Saturday, 16 June 2007

She drank a great Campari and drove a Red Ferrari...(Song lyrics that failed)



The poster in the window of a comic-book store is enough to end my self-imposed exhibition purdah. A black and white photograph from the 1950s of a woman sitting on the bonnet of a Ferrari. The image is promoting “Ferrari and the Cinema” at the National Museum of Cinema, housed in the Mole Antonelliana, the “symbol” of Turin. This is the world’s “tallest” museum, for those that calculate these things. There is a lift to the top, for an 85 metres above Turin kind of experience.

I’m with the exhibition: cinema, cars and actors…even Tom, had he not been hungover and so missing “all” of Turin, might have approved.

For while the greatest couplet in rock music, (in Rod Stewart’s seminal early 1970s album track, “Italian Girls”), She was tall thin and tarty and she drove a Massaratti, has the right idea about rock-visions of romance, it’s just the wrong car – stupid. The Turin based car manufacturers are 60 this year, it says inside the exhibition, though I feel sure Ferrari existed in the 1930s: then again, I know nothing of cars. And to celebrate they have co-curated an exhibition of films about Ferrari, and big famous films with Ferrari in.




In a massive – 85 metres high, I guess – central atrium visitors recline on full-length sofas with stereophonic head speaker-cushions, and watch the films. The movie-extracts have over 60 selections, including Roger Moore and Tony Curtis in The Persuaders. The 1970s was such a Ferrari moment, you feel. Even for a non-driver it is intoxicating stuff. The sports car as the ultimate vehicle of sophisticated travel, two seated, fast and free – and red.
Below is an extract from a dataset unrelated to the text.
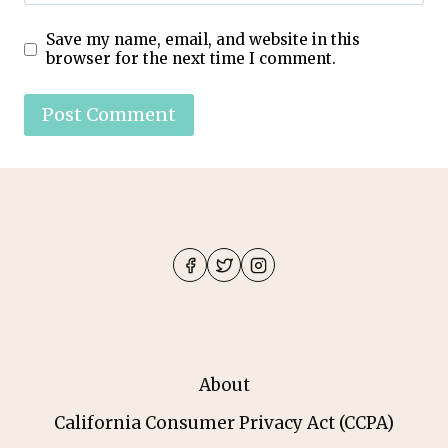
Save my name, email, and website in this
browser for the next time I comment.
About
California Consumer Privacy Act (CCPA)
These are the cars that should be winding the mountain roads from Val Cenis – except that the owners of these cars will be in the south of France, or the Hollywood hills, not La Chambre with the biker-boys.

The show is very clever, combining the romance of pure cinema with the romance of Ferrari’s brand freedom. Because this is all about escape. Mid-life “Roberts” buy cars like this when the Porsche or the BMW 4x4 seems a little dull. Rock stars crash them; rappers have big-bootied babes who bounce in them – in videos. In “Goldeneye” the Russian ex-fighter pilot and man-killer beauty “Onatopp” races Bond across – yup the mountain roads around Cannes: owning a Ferrari doesn’t make you nice, but it does make you sexy.




The extracts are mostly a flashback to an era when this stuff was glamorous, and very unusual: rather than an exercise in bling culture. Faye Dunnaway sitting on her Ferrari filming Steve McQueen’s Thomas Crown (the one and only Thomas Crown) playing polo…then there’s…actually there is no need to go on, that image says it all.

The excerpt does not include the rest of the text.